The progress made in traditional manufacturing factories could serve as a guide to building a responsible and ethical framework for the data industry, ensuring that workers are treated fairly, and data is used responsibly.
Outsourcing the unethical
Earlier this year, revelations of the disturbing working conditions of a Kenyan outsourcing company, which conducted data labeling services for OpenAI, shook the tech world.
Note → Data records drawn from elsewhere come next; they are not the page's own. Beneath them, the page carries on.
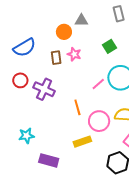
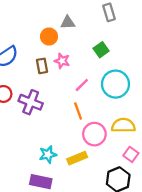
pink line: (98, 84) -> (82, 85), moved
orange line: (77, 107) -> (78, 111), moved
cyan star: (27, 136) -> (48, 154), moved

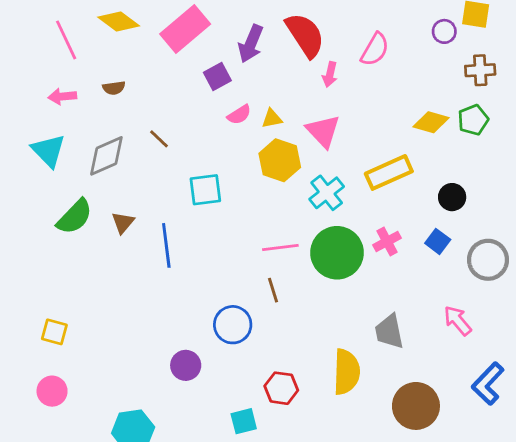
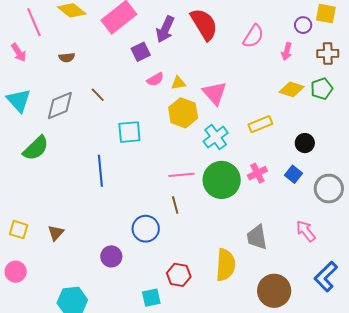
pink arrow: (330, 74) -> (287, 51), moved
pink arrow: (62, 96) -> (19, 53), moved, turned -120
yellow rectangle: (389, 172) -> (260, 124), size x0.7
brown triangle: (123, 223) -> (56, 233), moved

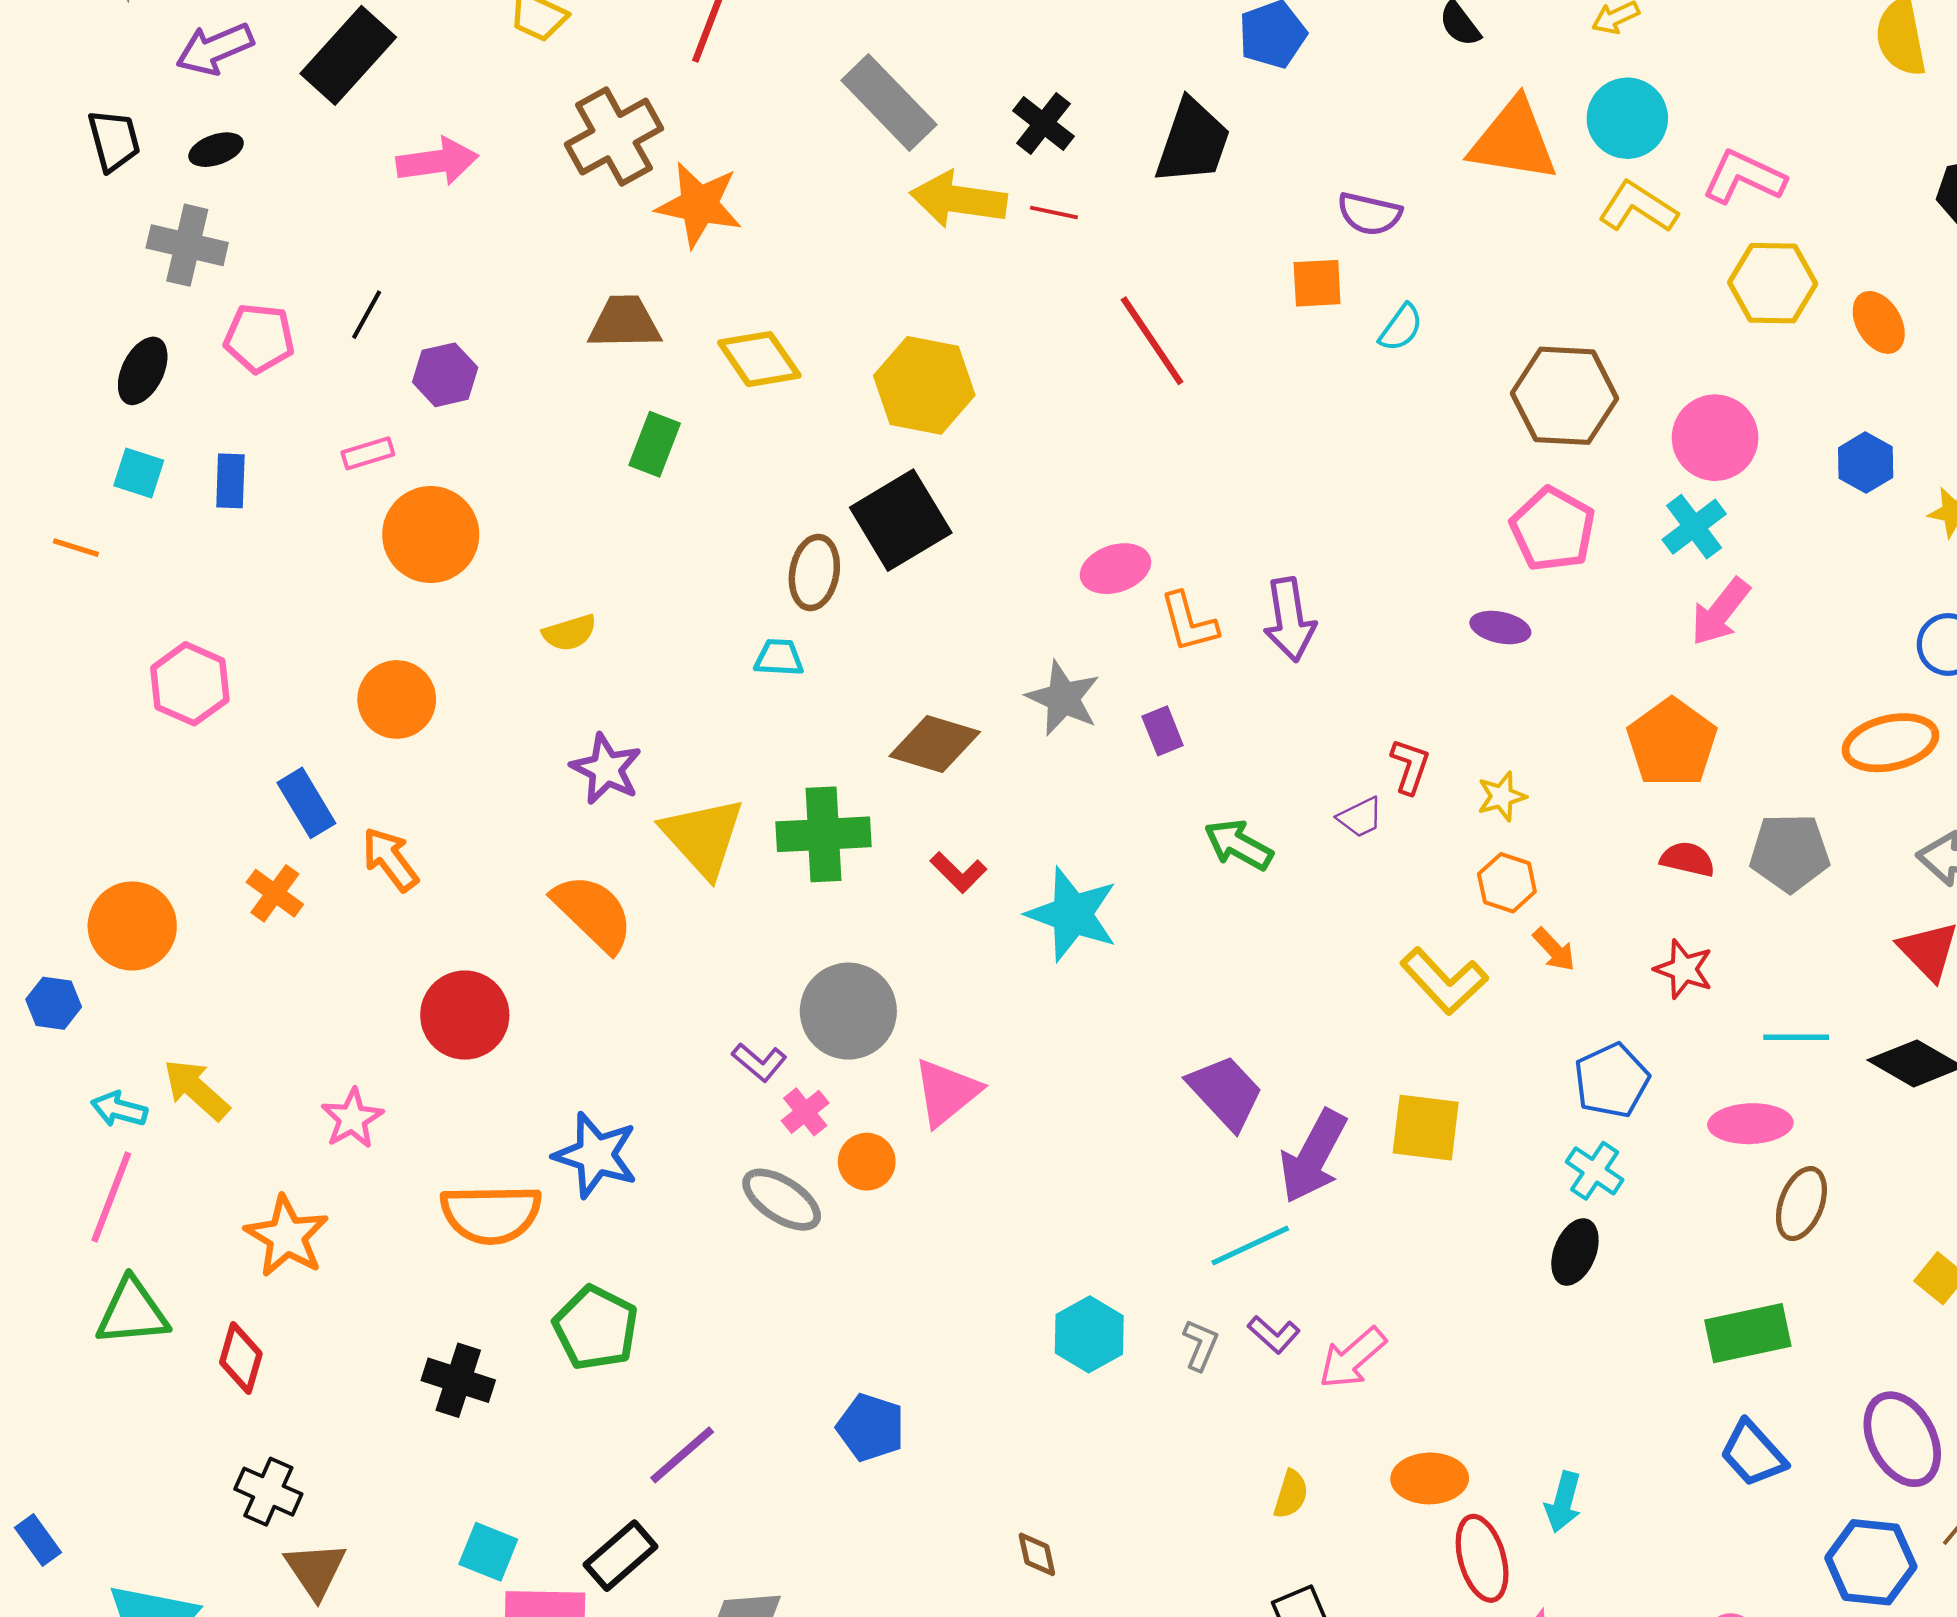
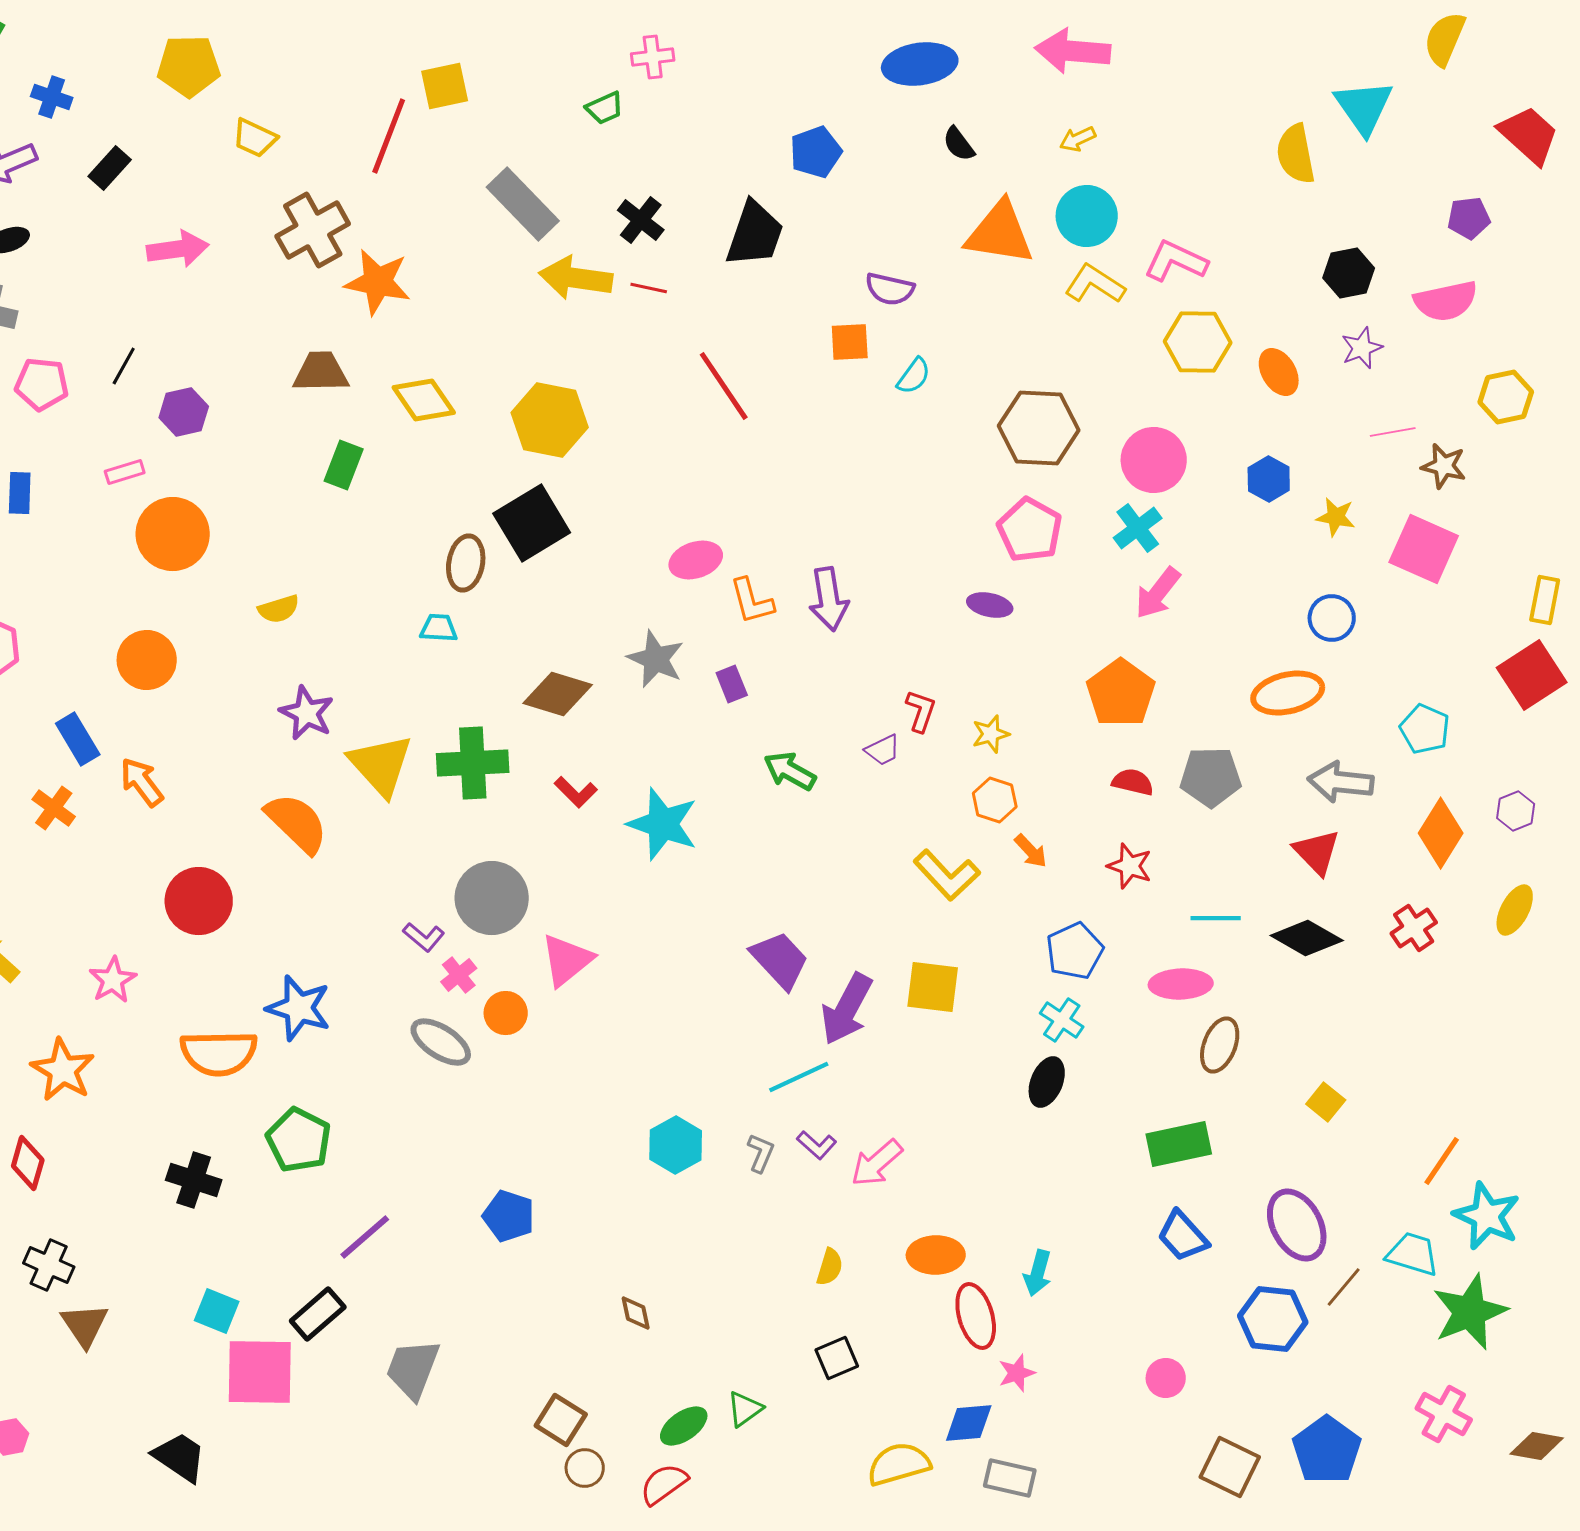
black rectangle: (348, 55) -> (110, 168), size x0.6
OpenAI, the company behind ChatGPT, offers revolutionary technology that has left users speechless with its potential to transform the world through artificial intelligence.
Advanced algorithms like ChatGPT require human assistance to identify toxic or inappropriate content to develop machine-learning models capable of tracking and assessing bulk data in real time. However, the workers involved in this process are regularly exposed to text snippets that are often violent and hateful, leading to severe mental health issues and the need for psychological treatment.
To add insult to injury, a recent Times investigation revealed that these workers, usually Kenyan-based, received as little as $1.44 per hour for their work. Sama, the data labeling company that facilitated the project for OpenAI, has previously done similar projects for Meta, both of which are currently facing legal consequences in Kenya over reports of poor working conditions for workers.
Sadly, the fact that data annotation and labeling is set to become the hottest new outsourcing model, only means that exploitation will be sure to follow. In India, there are around 50,000 freelance ghost workers who are paid cents for data labeling work. They also estimate that by 2023, India will employ around 1 million data label experts.
It’s essential to recognize the human cost of AI’s advancement and to ensure that the workers behind this revolutionary technology are treated with the respect and dignity they deserve.
The ethical implications of technological progress have been a topic of debate for years, especially where there are concerns that it could be replace the human element. But when it comes to AI, there can be no false dichotomy between progress and ethics. AI has the potential to improve our lives in countless ways, but not at the expense of mental health and basic labor rights. As employment becomes increasingly connected and fluid, it’s more important than ever before to establish an ethical framework that underpins the entire production process centered around data.
The outsourcing industry is uniquely positioned to lay these foundations, drawing from past mistakes and avoiding pitfalls as we serve different industries. Society has too much at stake to ignore the risks posed by the acquisition and processing of data without adequate control mechanisms.
Data processing presents complex challenges, particularly about certain types of data. We cannot simply delegate this responsibility to workers with poor working conditions and expect them to do the dirty work. Not only is this approach unfair and unethical, but it also creates a weak foundation for the rest of the process that ultimately reaches the consumer.
To build a robust and ethical approach to AI in the outsourcing industry, we must ensure that every step of the process is handled with care and consideration for human welfare. This means implementing control mechanisms that safeguard data acquisition and processing, while also protecting the rights and well-being of workers. Only by taking a thoughtful and conscientious approach to AI can we ensure that technological progress and human ethics can coexist in harmony.